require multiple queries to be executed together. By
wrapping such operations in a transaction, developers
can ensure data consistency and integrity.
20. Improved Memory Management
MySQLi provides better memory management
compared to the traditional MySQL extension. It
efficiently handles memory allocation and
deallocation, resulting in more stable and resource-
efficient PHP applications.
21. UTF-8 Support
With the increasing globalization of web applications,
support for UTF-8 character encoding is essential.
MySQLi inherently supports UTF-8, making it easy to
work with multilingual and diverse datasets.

******************************

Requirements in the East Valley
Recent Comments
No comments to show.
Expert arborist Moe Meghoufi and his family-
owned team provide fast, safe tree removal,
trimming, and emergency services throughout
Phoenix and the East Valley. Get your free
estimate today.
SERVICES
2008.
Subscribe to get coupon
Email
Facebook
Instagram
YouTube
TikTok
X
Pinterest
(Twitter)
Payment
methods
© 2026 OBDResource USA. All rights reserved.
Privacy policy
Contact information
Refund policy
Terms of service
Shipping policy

******************************

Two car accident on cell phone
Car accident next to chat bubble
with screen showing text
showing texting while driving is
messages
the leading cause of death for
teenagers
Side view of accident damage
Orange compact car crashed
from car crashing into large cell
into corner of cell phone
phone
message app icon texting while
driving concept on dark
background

******************************

- **Problem**: The lines above from the one with "require multiple queries" through the one with "efficiently handles memory allocation and" are to be duplicated exactly, ends included, with nothing added.

- **The completed task**:
require multiple queries to be executed together. By
wrapping such operations in a transaction, developers
can ensure data consistency and integrity.
20. Improved Memory Management
MySQLi provides better memory management
compared to the traditional MySQL extension. It
efficiently handles memory allocation and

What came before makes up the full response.